─── EXTRACTED DATA ───

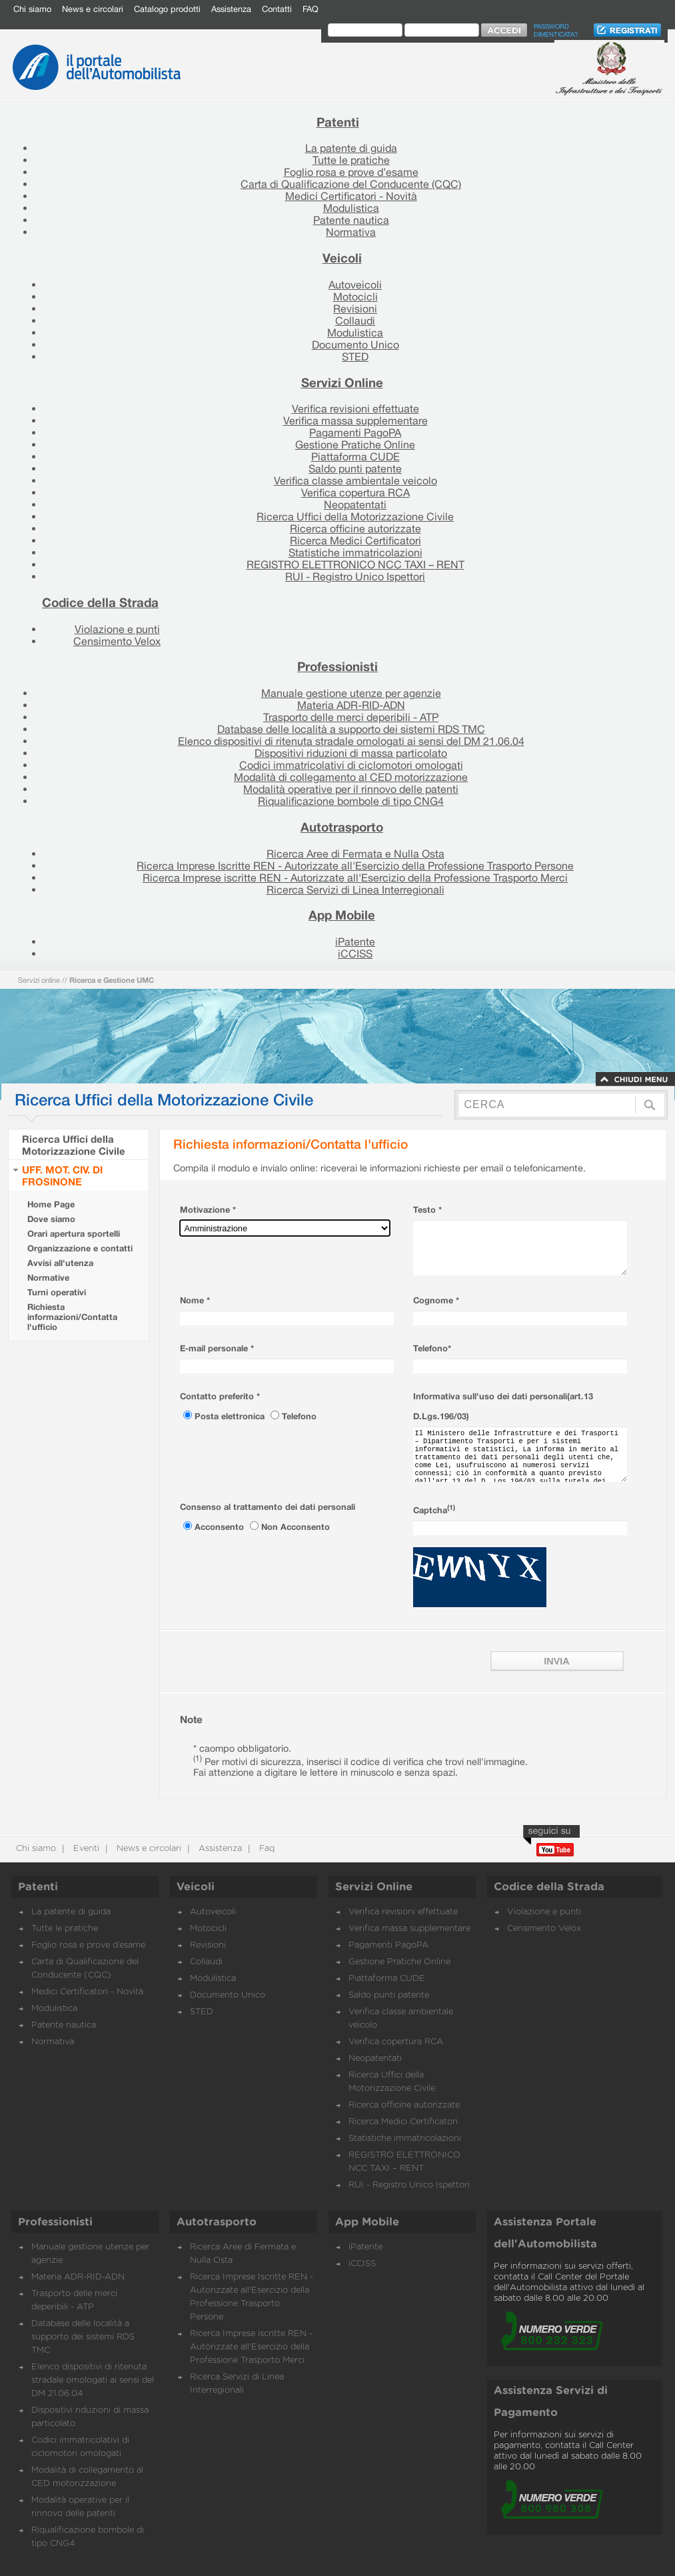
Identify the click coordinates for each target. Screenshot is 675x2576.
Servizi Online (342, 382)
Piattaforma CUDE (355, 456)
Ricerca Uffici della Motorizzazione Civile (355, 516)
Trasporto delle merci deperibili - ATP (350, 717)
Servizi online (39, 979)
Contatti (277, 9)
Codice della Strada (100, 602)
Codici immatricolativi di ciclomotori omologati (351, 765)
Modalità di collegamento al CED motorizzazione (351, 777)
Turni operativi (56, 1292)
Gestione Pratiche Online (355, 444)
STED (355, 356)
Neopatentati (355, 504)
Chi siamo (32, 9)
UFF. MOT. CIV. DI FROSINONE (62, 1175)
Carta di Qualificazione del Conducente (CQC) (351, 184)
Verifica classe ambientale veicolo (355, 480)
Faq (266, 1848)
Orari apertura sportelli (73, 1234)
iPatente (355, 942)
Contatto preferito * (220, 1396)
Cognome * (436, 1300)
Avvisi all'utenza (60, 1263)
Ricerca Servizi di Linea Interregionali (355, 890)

───

| PROBLEM STATEMENT |
Give each record above back word for word, but carry over none of the pictures.

| RESPONSE BELOW |
Identify the click coordinates for each target. Screenshot is 675x2576.
Servizi Online (342, 382)
Piattaforma CUDE (355, 456)
Ricerca Uffici della Motorizzazione Civile (355, 516)
Trasporto delle merci deperibili - ATP (350, 717)
Servizi online (39, 979)
Contatti (277, 9)
Codice della Strada (100, 602)
Codici immatricolativi di ciclomotori omologati (351, 765)
Modalità di collegamento al CED motorizzazione (351, 777)
Turni operativi (56, 1292)
Gestione Pratiche Online (355, 444)
STED (355, 356)
Neopatentati (355, 504)
Chi siamo (32, 9)
UFF. MOT. CIV. DI FROSINONE (62, 1175)
Carta di Qualificazione del Conducente (CQC) (351, 184)
Verifica classe ambientale veicolo (355, 480)
Faq (266, 1848)
Orari apertura sportelli (73, 1234)
iPatente (355, 942)
Contatto preferito * (220, 1396)
Cognome * (436, 1300)
Avvisi all'utenza (60, 1263)
Ricerca Servizi di Linea Interregionali (355, 890)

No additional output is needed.